As she heads out onto the rolling streets of Asheville, North Carolina, Brandi Hayes is moved by a memory of a father she barely knew.
Part of the area’s five-year-old Post Overdose Response Team (PORT), she races to emergency calls in a county-owned vehicle. With each rescue attempt, she is reminded of her own father’s death following a heroin overdose at age 27.
Ms. Hayes’ work, like PORT’s efforts, doesn’t stop at the 911 calls. The four-unit team follows up within 72 hours to provide support, education, counseling, and linkage to care. Given that Medicaid pays for most opioid abuse treatment here, the government’s low-income insurance program is intricately linked to PORT’s mission.
Americans want to help combat drug addiction, within limits. Cuts to Medicaid, which supports many overdose programs, could have community repercussions nationwide.

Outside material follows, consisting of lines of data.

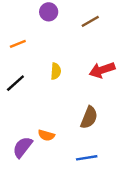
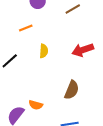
orange line: (18, 44) -> (26, 28), moved

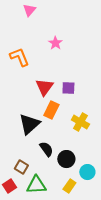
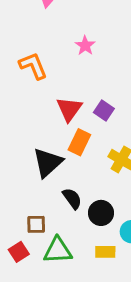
purple square: (68, 88) -> (104, 110), turned 32
brown square: (21, 167) -> (36, 224), turned -32
yellow rectangle: (69, 186) -> (105, 252), turned 56

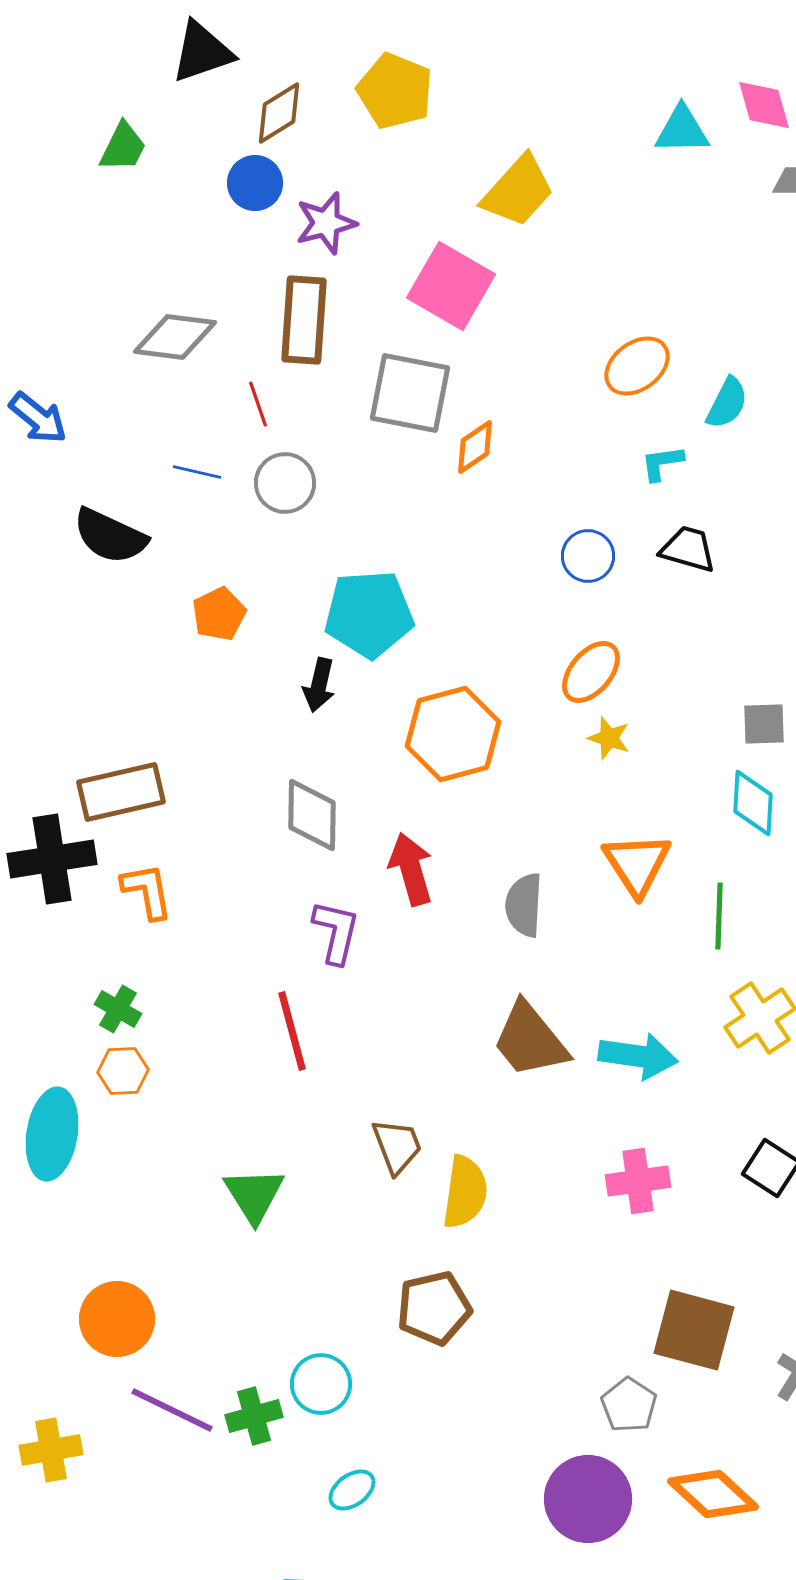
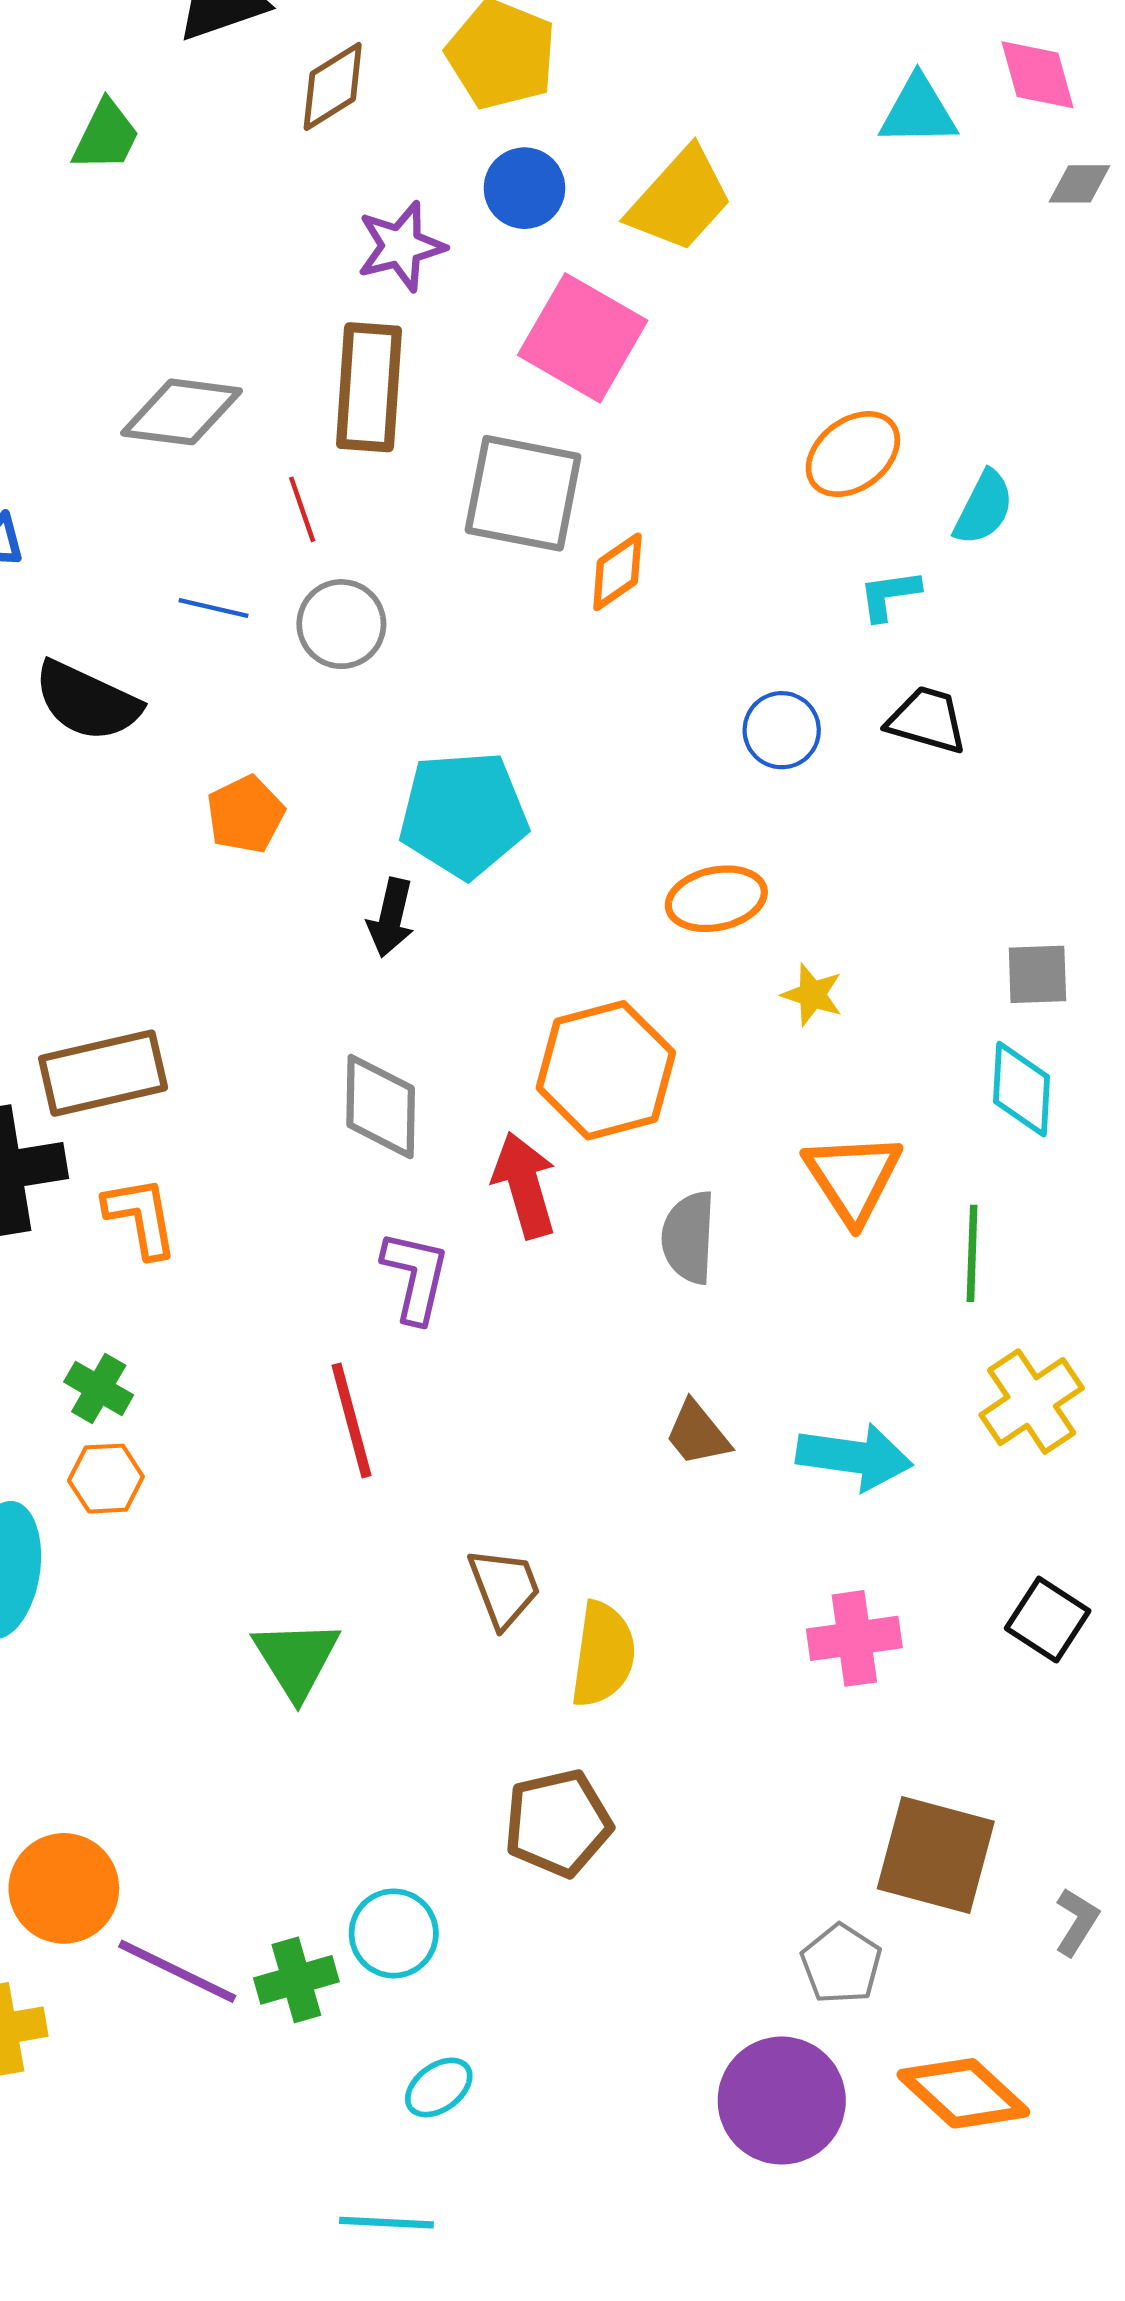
blue circle: (255, 183) -> (524, 188), moved
orange ellipse: (591, 672) -> (716, 899), moved, turned 38
orange hexagon: (453, 734) -> (606, 1070), moved
brown trapezoid: (530, 1040) -> (697, 1434), size x0.6
orange circle: (117, 1319) -> (64, 1888), moved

“Medicaid is a huge part of what we do,” she says.
Now, as Republicans move to limit Medicaid spending – hoping to rein in government and offset proposed tax cuts – opioid treatment efforts like those here in Asheville face an uncertain future. It’s part of a broader controversy around the One Big Beautiful Bill Act, now nearing final approval in Congress. Even among Republicans, the Medicaid cuts are causing tension amid forecasts that millions of Americans could become uninsured.
Eligibility changes to Medicaid are coming at a “tenuous moment” for the opioid crisis, according to KFF, a nonprofit that provides non-partisan reporting on national health policy. Nearly two-thirds of those with opioid addiction who are seeking treatment are on Medicaid, it says.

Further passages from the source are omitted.